DroneShield: SaaS-Anteil auf 30% bis 2030
DroneShield steigert Quartalsumsatz auf 74,1 Mio AUD, SaaS-Erlöse wachsen um 205 Prozent. Neuer CEO treibt die Transformation zum Software-Anbieter voran.

Kurz zusammengefasst
- Umsatzverdopplung auf 74,1 Millionen AUD
- SaaS-Erlöse steigen um 205 Prozent
- Schuldenfrei mit 222,8 Millionen AUD in Kasse
- Neue Führungsspitze übernimmt das Ruder
Rekordumsätze mit Drohnenabwehr-Hardware füllen aktuell die Kassen von DroneShield. Der eigentliche Gewinntreiber der Australier versteckt sich im jüngsten Quartalsbericht allerdings in einer anderen Zeile. Das Unternehmen baut sein Geschäftsmodell konsequent um. Weg vom reinen Geräteverkauf, hin zum margenstarken Software-Abo.
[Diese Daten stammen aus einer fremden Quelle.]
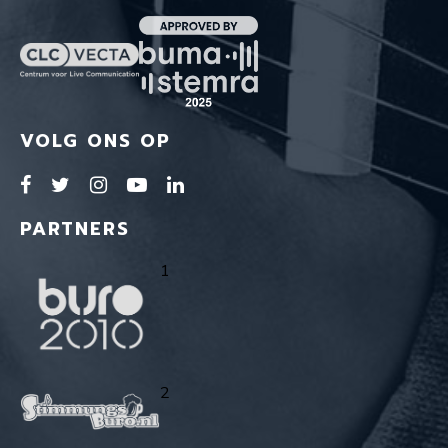
VOLG ONS OP
PARTNERS
1
2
Software-Abos als neuer Wachstumsmotor
Der Start ins Jahr 2026 liefert starke Basisdaten. DroneShield verbuchte im ersten Quartal einen Umsatz von 74,1 Millionen Australischen Dollar (AUD). Das entspricht mehr als einer Verdopplung gegenüber dem Vorjahreszeitraum.
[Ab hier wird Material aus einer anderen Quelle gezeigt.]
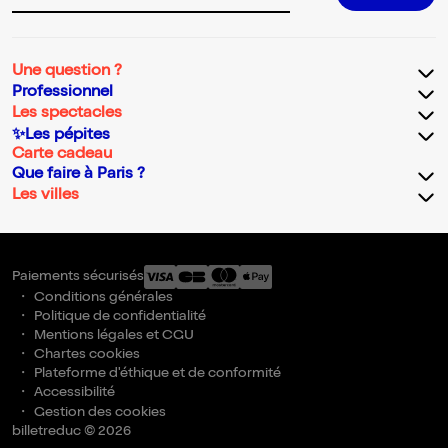
Une question ?
Professionnel
Les spectacles
✨Les pépites
Carte cadeau
Que faire à Paris ?
Les villes
Paiements sécurisés
Conditions générales
Politique de confidentialité
Mentions légales et CGU
Chartes cookies
Plateforme d'éthique et de conformité
Accessibilité
Gestion des cookies
billetreduc © 2026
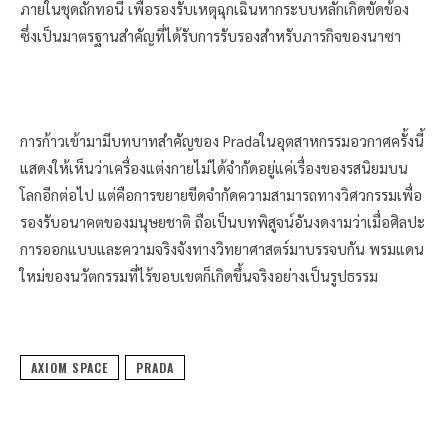
ภายในชุดถักทอนี้ เพื่อรองรับเหตุฉุกเฉินหากระบบหลักเกิดขัดข้อง
ซึ่งเป็นมาตรฐานสำคัญที่ได้รับการรับรองสำหรับภารกิจของนาซา
การก้าวเข้ามามีบทบาทสำคัญของ Pradaในอุตสาหกรรมอวกาศครั้งนี้
แสดงให้เห็นว่าเครื่องแต่งกายไม่ได้จำกัดอยู่แค่เรื่องของรสนิยมบน
โลกอีกต่อไป แต่คือการขยายขีดจำกัดความสามารถทางวิศวกรรมเพื่อ
รองรับอนาคตของมนุษยชาติ ถือเป็นบทพิสูจน์อันงดงามว่าเมื่อศิลปะ
การออกแบบและความจริงจังทางวิทยาศาสตร์มาบรรจบกัน พรมแดน
ใหม่ของนวัตกรรมที่ไร้ขอบเขตก็เกิดขึ้นจริงอย่างเป็นรูปธรรม
AXIOM SPACE
PRADA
Viel wichtiger für die langfristige Profitabilität ist die Entwicklung der wiederkehrenden Einnahmen. Die Erlöse aus dem Software-as-a-Service-Geschäft (SaaS) schossen um 205 Prozent auf 5,1 Millionen AUD nach oben. Damit steigt der Software-Anteil am Gesamtumsatz auf knapp sieben Prozent.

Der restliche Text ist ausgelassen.